陽子が崩れた拍子に“納豆”の捕食から脱出し、里奈を抱えて脱出したのである。


「いや~、壁を蹴るのに全力を使い切ってしまっての~……。」

「そこに全力!? あれって、軽く小突く程度で良かったんじゃないの!?」


実際の話、さっきのは里奈にとっても予想外の出来事なのである。

彼女は確かに“レンズ”を使えば何もかもを見通せる。

……ただ、この世界では“レンズ”を通して、自分自身を見ることは不可能なのである。

その上彼女はあの時、壁しか見ていなかった。

先に陽子の未来でも見ておけば、こんな危ない橋を渡ることは無かっただろう。

迂闊としか言い様のないヘマであった。


「でもまあ、助かったから良しとしましょうや。

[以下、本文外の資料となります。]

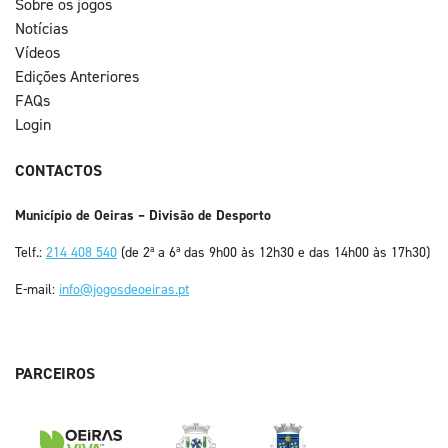
Sobre os jogos
Notícias
Vídeos
Edições Anteriores
FAQs
Login
CONTACTOS
Município de Oeiras – Divisão de Desporto
Telf.:
214 408 540
(de 2ª a 6ª das 9h00 às 12h30 e das 14h00 às 17h30)
E-mail:
info@jogosdeoeiras.pt
PARCEIROS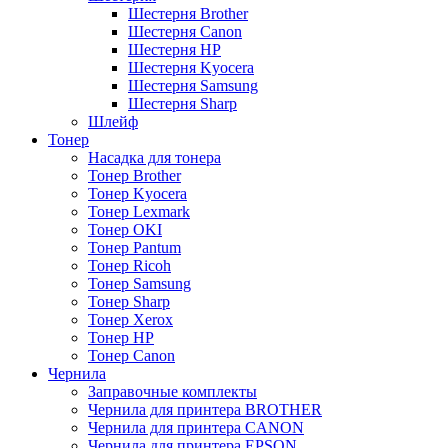
Шестерня Brother
Шестерня Canon
Шестерня HP
Шестерня Kyocera
Шестерня Samsung
Шестерня Sharp
Шлейф
Тонер
Насадка для тонера
Тонер Brother
Тонер Kyocera
Тонер Lexmark
Тонер OKI
Тонер Pantum
Тонер Ricoh
Тонер Samsung
Тонер Sharp
Тонер Xerox
Тонер НР
Тонер Саnon
Чернила
Заправочные комплекты
Чернила для принтера BROTHER
Чернила для принтера CANON
Чернила для принтера EPSON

」

「全く納得がいかない……。」

「ま、この程度で死んでくれる悪魔でも無いけどね。」

「え?」


直後。

――ドゴォオオオンッ!!!


「っ!!?」


ガレキになった体育館の下から、天に向かって“納豆”が高く伸び上がった。


「おおー! でけえ!!」


その姿に里奈が歓声を上げる。


「呑気に観察してる場合!? 早く逃げなきゃ……!」

「まーまー。ゆっくりでいーんじゃない?」

「へ?」


走り出そうとした陽子の肩に手を置く。